I don’t feel the energy to take pictures. Or is it laziness? I’ve been thinking about it for a long time and never could nail it. I love photography, I want to shoot or rather I would like to do it but instead I’m just doing other things. Podcasting, streaming, board gaming, reading etc but not shooting pictures.
Does it mean I’m burnt out or just my dedication and love for photography were not true? Why don’t I feel that tinkling every time I think about developing film or scanning it? What’s wrong?
I waste a lot of time doing things I shouldn’t be doing at the moment or at all. It may not be true for everyone but it is for me.
With so many things happening in life it’s almost a crime to waste time. Yet I find myself doing exactly that more often than I’d like.
Sometimes I sit down with the intention to write a post or publish a picture and an hour later I’ve not even started. Sure there is a reason for that but nevertheless I can’t forgive myself for such bad time management.

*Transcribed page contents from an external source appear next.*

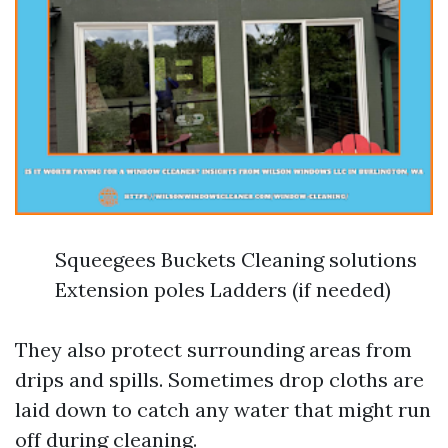
Squeegees Buckets Cleaning solutions
Extension poles Ladders (if needed)
They also protect surrounding areas from
drips and spills. Sometimes drop cloths are
laid down to catch any water that might run
off during cleaning.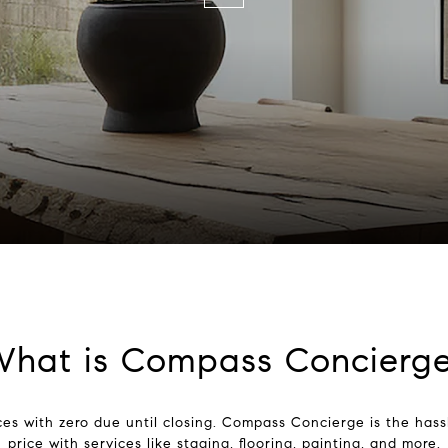
hat is Compass Concierg
es with zero due until closing. Compass Concierge is the hassl
price with services like staging, flooring, painting, and more.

I’ve looked at the date of my previous post and it was more than two weeks ago. I don’t have any regular schedule, true. And maybe I shouldn’t beat myself up for this but as much as I want to be consistent with posting I don’t find a lot of time for thinking it through and then actually writing.
And I don’t blame my life, work and family, no. I blame myself for wasting too much time on small things that look harmless for productivity but turn out to be huge sinkholes.
It affected my photography too. I’ve previously praised film for bringing so much joy when I develop and then scan it and it’s all true. But because of “the lack of time” I don’t get to processing film lately. Newly developed pictures used to be a great motivation to post frequently but not having developed a roll for a month or maybe even more I’ve got nothing to write home about. Except for occasional digital stuff which seems easier to process and share.
Being an optimist as I am, I still hope this is just a phase. We all have these moments after all. The struggle is hard but acknowledging the problem is a step into the right direction.